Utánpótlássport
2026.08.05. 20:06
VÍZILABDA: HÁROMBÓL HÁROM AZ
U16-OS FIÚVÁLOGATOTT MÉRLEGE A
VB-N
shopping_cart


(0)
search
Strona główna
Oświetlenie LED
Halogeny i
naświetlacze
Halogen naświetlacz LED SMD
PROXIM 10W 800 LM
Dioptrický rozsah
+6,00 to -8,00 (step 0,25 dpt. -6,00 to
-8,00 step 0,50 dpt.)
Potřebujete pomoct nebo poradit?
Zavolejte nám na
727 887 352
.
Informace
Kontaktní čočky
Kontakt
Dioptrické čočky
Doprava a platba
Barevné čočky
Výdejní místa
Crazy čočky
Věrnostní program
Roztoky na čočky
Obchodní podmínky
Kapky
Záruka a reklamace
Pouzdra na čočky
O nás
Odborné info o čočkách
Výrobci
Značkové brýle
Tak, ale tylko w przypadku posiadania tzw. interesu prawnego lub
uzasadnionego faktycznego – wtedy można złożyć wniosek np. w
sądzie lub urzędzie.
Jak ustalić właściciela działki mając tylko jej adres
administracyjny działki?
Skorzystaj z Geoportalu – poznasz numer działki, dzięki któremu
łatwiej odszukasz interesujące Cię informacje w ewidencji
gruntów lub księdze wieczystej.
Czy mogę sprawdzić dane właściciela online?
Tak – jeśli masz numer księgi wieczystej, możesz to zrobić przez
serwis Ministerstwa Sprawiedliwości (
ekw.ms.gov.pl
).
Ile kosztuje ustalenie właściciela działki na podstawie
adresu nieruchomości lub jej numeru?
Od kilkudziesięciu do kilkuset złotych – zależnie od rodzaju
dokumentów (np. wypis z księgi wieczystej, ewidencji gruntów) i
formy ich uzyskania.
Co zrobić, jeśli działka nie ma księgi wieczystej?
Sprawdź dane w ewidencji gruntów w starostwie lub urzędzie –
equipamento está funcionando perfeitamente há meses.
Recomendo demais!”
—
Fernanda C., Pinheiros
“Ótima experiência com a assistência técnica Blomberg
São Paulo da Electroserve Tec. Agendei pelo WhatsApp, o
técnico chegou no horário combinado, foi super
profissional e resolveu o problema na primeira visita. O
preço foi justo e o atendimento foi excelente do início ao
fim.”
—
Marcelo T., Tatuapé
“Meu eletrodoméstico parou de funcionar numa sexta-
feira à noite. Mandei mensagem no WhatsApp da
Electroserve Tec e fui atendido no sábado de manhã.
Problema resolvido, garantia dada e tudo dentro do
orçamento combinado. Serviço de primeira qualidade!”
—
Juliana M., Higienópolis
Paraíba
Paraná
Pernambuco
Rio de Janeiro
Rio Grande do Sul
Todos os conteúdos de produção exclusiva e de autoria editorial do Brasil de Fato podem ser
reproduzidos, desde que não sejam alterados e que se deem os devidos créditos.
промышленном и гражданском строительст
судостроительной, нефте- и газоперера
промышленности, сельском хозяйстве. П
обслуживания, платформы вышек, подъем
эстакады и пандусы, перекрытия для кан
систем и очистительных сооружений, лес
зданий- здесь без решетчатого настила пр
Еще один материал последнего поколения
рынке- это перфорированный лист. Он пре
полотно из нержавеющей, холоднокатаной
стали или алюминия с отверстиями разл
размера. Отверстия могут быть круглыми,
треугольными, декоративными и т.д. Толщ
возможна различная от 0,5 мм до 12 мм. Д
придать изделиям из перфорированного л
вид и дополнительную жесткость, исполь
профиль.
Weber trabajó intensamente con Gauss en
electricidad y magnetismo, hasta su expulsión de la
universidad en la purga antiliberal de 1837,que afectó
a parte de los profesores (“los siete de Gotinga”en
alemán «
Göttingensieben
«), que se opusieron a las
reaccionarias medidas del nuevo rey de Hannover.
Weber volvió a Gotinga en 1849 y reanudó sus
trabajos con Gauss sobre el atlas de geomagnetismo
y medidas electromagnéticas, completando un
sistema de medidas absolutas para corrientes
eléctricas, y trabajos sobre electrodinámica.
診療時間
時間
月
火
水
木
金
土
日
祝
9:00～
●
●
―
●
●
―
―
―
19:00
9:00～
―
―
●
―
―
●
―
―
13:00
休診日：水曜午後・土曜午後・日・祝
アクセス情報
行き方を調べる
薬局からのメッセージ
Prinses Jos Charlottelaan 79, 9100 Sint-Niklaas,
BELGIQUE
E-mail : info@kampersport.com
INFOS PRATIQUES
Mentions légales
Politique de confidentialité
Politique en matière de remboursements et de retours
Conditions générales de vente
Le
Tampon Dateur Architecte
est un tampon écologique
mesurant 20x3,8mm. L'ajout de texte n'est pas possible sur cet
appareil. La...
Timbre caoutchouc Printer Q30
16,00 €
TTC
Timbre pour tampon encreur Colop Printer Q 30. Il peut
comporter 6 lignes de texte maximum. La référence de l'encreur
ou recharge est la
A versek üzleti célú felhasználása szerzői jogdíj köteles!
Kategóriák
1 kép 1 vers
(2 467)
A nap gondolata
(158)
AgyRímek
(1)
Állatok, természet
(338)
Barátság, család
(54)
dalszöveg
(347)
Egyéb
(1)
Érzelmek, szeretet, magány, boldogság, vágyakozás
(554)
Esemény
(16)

════════════════════

• **AIM OF THE TASK**: What you give back should be the lines from the one with "INFOS PRATIQUES" to the end of the data, copied exactly, both ends included.

• **ANSWER SPACE**:
INFOS PRATIQUES
Mentions légales
Politique de confidentialité
Politique en matière de remboursements et de retours
Conditions générales de vente
Le
Tampon Dateur Architecte
est un tampon écologique
mesurant 20x3,8mm. L'ajout de texte n'est pas possible sur cet
appareil. La...
Timbre caoutchouc Printer Q30
16,00 €
TTC
Timbre pour tampon encreur Colop Printer Q 30. Il peut
comporter 6 lignes de texte maximum. La référence de l'encreur
ou recharge est la
A versek üzleti célú felhasználása szerzői jogdíj köteles!
Kategóriák
1 kép 1 vers
(2 467)
A nap gondolata
(158)
AgyRímek
(1)
Állatok, természet
(338)
Barátság, család
(54)
dalszöveg
(347)
Egyéb
(1)
Érzelmek, szeretet, magány, boldogság, vágyakozás
(554)
Esemény
(16)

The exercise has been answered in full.